▸ Aim of the exercise
In the material below, find each line holding the string "письмо" and copy it.

☆ ☆ ☆ ☆ ☆

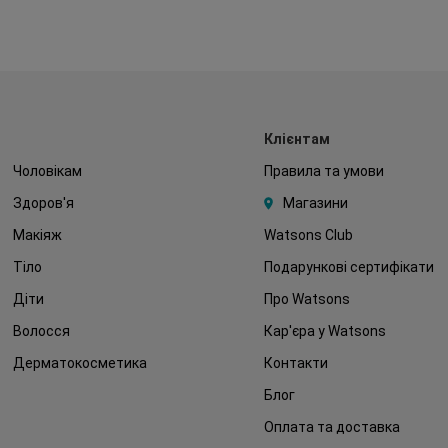
Клієнтам
Чоловікам
Правила та умови
Здоров'я
Магазини
Макіяж
Watsons Club
Тіло
Подарункові сертифікати
Діти
Про Watsons
Волосся
Кар'єра у Watsons
Дерматокосметика
Контакти
Блог
Оплата та доставка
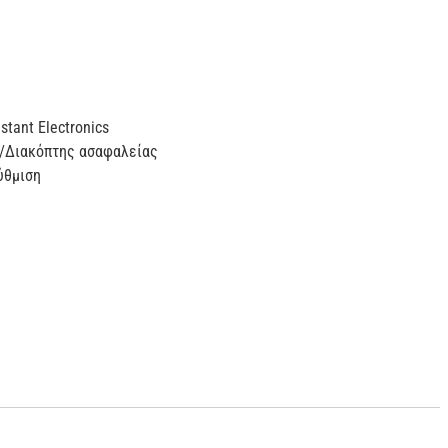
tant Electronics
/Διακόπτης ασαφαλείας
ύθμιση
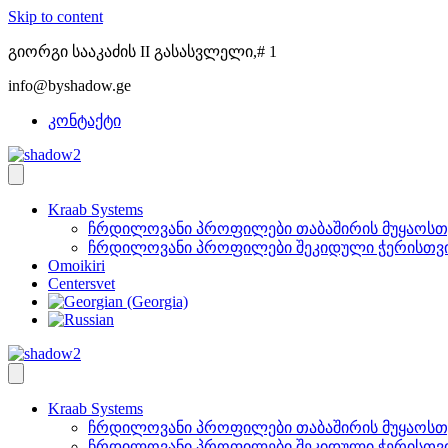
Skip to content
გიორგი სააკაძის II გასასვლელი,# 1
info@byshadow.ge
კონტაქტი
Kraab Systems
ჩრდილოვანი პროფილები თაბაშირის მუყაოსთ
ჩრდილოვანი პროფილები შეკიდული ჭერისთვ
Omoikiri
Centersvet
Kraab Systems
ჩრდილოვანი პროფილები თაბაშირის მუყაოსთ
ჩრდილოვანი პროფილები შეკიდული ჭერისთვ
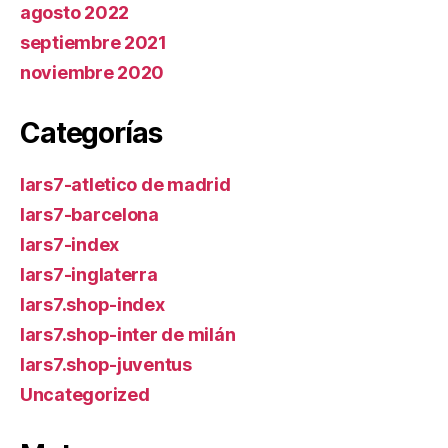
agosto 2022
septiembre 2021
noviembre 2020
Categorías
lars7-atletico de madrid
lars7-barcelona
lars7-index
lars7-inglaterra
lars7.shop-index
lars7.shop-inter de milán
lars7.shop-juventus
Uncategorized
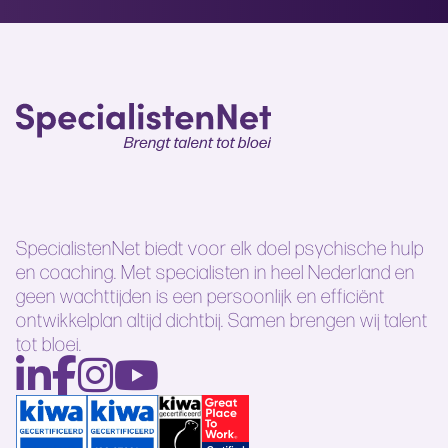
SpecialistenNet biedt voor elk doel psychische hulp
en coaching. Met specialisten in heel Nederland en
geen wachttijden is een persoonlijk en efficiënt
ontwikkelplan altijd dichtbij. Samen brengen wij talent
tot bloei.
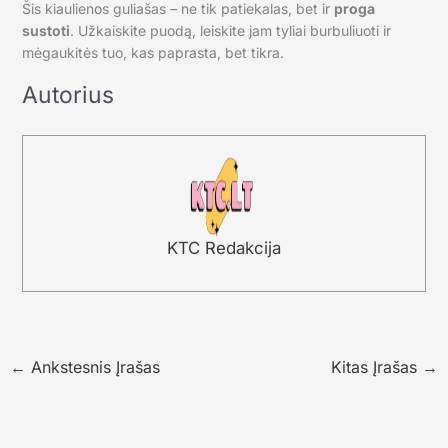
Šis kiaulienos guliašas – ne tik patiekalas, bet ir
proga
sustoti
. Užkaiskite puodą, leiskite jam tyliai burbuliuoti ir
mėgaukitės tuo, kas paprasta, bet tikra.
Autorius
KTC Redakcija
←
Ankstesnis Įrašas
Kitas Įrašas
→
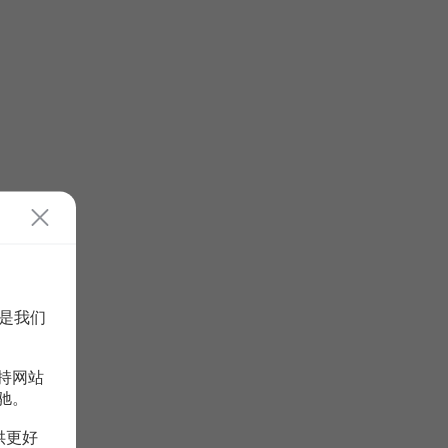
是我们
持网站
驰。
供更好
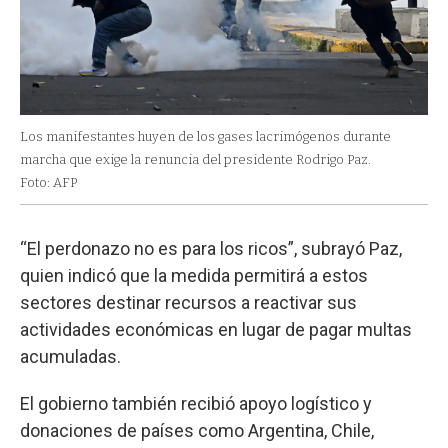
Los manifestantes huyen de los gases lacrimógenos durante
marcha que exige la renuncia del presidente Rodrigo Paz.
Foto: AFP
“El perdonazo no es para los ricos”, subrayó Paz,
quien indicó que la medida permitirá a estos
sectores destinar recursos a reactivar sus
actividades económicas en lugar de pagar multas
acumuladas.
El gobierno también recibió apoyo logístico y
donaciones de países como Argentina, Chile,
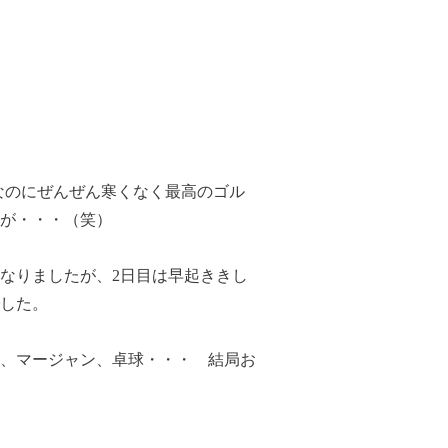
月なのにぜんぜん寒くなく最高のゴル
が・・・（笑）
なりましたが、2日目は早起ききし
した。
、マージャン、卓球・・・ 結局お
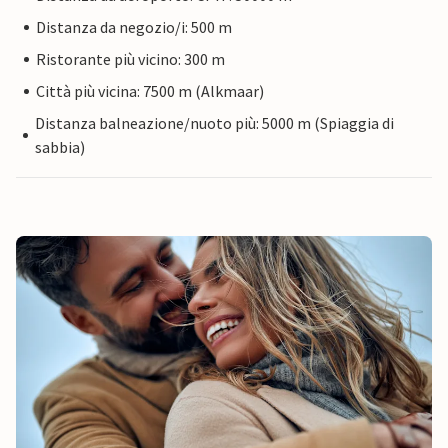
Distanza da negozio/i: 500 m
Ristorante più vicino: 300 m
Città più vicina: 7500 m (Alkmaar)
Distanza balneazione/nuoto più: 5000 m (Spiaggia di
sabbia)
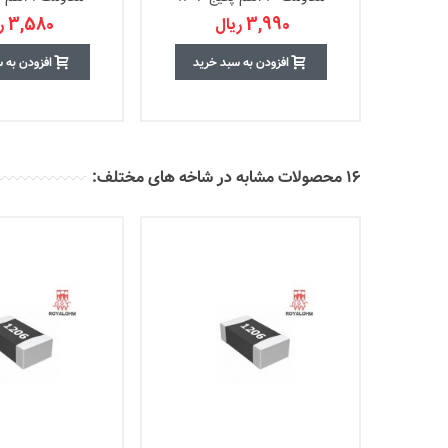
3,990 ریال
3,580 ریال
افزودن به سبد خرید
افزودن به 
16 محصولات مشابه در شاخه های مختلف:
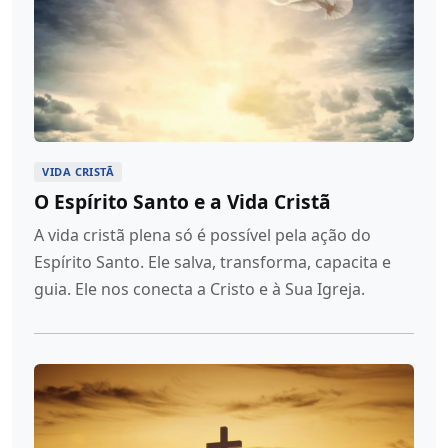
VIDA CRISTÃ
O Espírito Santo e a Vida Cristã
A vida cristã plena só é possível pela ação do
Espírito Santo. Ele salva, transforma, capacita e
guia. Ele nos conecta a Cristo e à Sua Igreja.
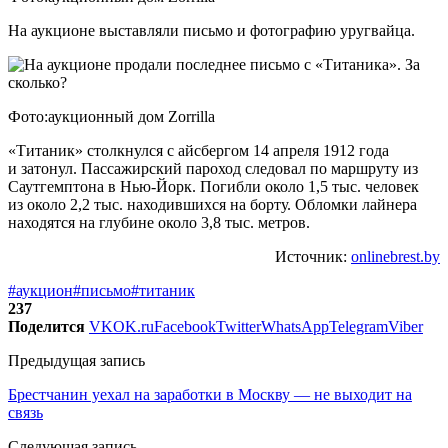
На аукционе выставляли письмо и фотографию уругвайца.
Фото:аукционный дом Zorrilla
«Титаник» столкнулся с айсбергом 14 апреля 1912 года
и затонул. Пассажирский пароход следовал по маршруту из
Саутгемптона в Нью-Йорк. Погибли около 1,5 тыс. человек
из около 2,2 тыс. находившихся на борту. Обломки лайнера
находятся на глубине около 3,8 тыс. метров.
Источник:
onlinebrest.by
#аукцион
#письмо
#титаник
237
Поделится
VK
OK.ru
Facebook
Twitter
WhatsApp
Telegram
Viber
Предыдущая запись
Брестчанин уехал на заработки в Москву — не выходит на
связь
Следующая запись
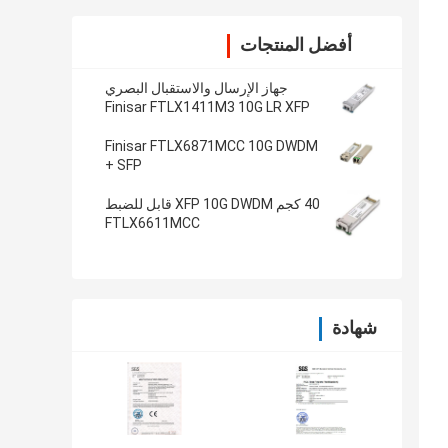
أفضل المنتجات
جهاز الإرسال والاستقبال البصري
Finisar FTLX1411M3 10G LR XFP
Finisar FTLX6871MCC 10G DWDM
SFP +
40 كجم XFP 10G DWDM قابل للضبط
FTLX6611MCC
شهادة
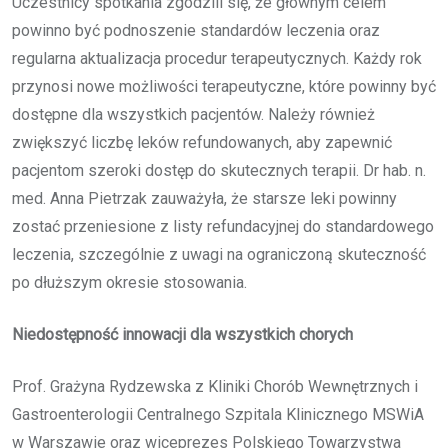
Uczestnicy spotkania zgodzili się, że głównym celem
powinno być podnoszenie standardów leczenia oraz
regularna aktualizacja procedur terapeutycznych. Każdy rok
przynosi nowe możliwości terapeutyczne, które powinny być
dostępne dla wszystkich pacjentów. Należy również
zwiększyć liczbę leków refundowanych, aby zapewnić
pacjentom szeroki dostęp do skutecznych terapii. Dr hab. n.
med. Anna Pietrzak zauważyła, że starsze leki powinny
zostać przeniesione z listy refundacyjnej do standardowego
leczenia, szczególnie z uwagi na ograniczoną skuteczność
po dłuższym okresie stosowania.
Niedostępność innowacji dla wszystkich chorych
Prof. Grażyna Rydzewska z Kliniki Chorób Wewnętrznych i
Gastroenterologii Centralnego Szpitala Klinicznego MSWiA
w Warszawie oraz wiceprezes Polskiego Towarzystwa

☆ ☆ ☆ ☆ ☆

▸ Answer to the problem
На аукционе выставляли письмо и фотографию уругвайца.
#письмо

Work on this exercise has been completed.